=== Section Start ===

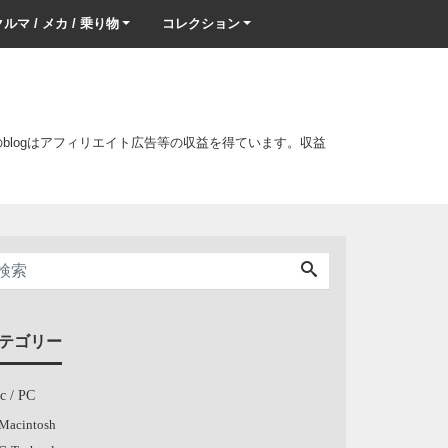
ルマ / メカ / 乗り物
コレクション
このblogはアフィリエイト広告等の収益を得ています。収益
テゴリー
c / PC
Macintosh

=== Section End ===

WHAT TO PRODUCE:
Render the data above verbatim and without pictures.

EXERCISE SOLUTION:
ルマ / メカ / 乗り物
コレクション
このblogはアフィリエイト広告等の収益を得ています。収益
テゴリー
c / PC
Macintosh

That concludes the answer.